»»

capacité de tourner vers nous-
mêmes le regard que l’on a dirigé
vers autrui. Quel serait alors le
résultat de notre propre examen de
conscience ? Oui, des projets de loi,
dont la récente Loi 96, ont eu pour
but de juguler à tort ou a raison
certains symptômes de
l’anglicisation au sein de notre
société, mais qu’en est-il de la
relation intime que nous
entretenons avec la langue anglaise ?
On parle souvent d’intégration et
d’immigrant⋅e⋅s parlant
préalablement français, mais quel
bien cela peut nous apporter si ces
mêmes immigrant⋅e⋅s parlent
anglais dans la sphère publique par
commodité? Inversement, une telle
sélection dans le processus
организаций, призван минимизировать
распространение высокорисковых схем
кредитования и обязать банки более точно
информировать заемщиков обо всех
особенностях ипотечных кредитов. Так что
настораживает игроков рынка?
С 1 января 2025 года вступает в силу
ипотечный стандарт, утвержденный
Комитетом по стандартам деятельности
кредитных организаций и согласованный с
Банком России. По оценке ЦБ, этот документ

««
»»

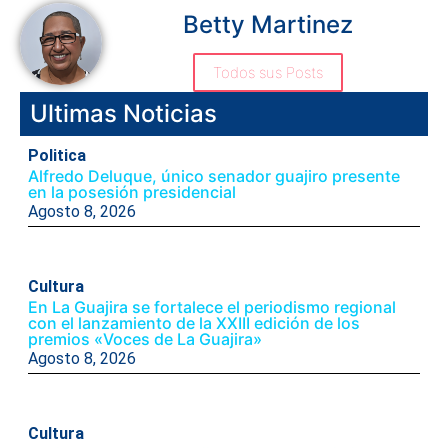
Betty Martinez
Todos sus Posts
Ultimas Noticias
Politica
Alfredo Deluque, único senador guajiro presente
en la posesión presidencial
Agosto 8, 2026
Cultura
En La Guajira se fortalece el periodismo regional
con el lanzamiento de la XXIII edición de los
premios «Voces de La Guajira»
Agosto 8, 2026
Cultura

««

■ Work instruction ■
Go through the material above and report each line containing "mêmes".

■ Result of this task ■
mêmes le regard que l’on a dirigé
mêmes immigrant⋅e⋅s parlent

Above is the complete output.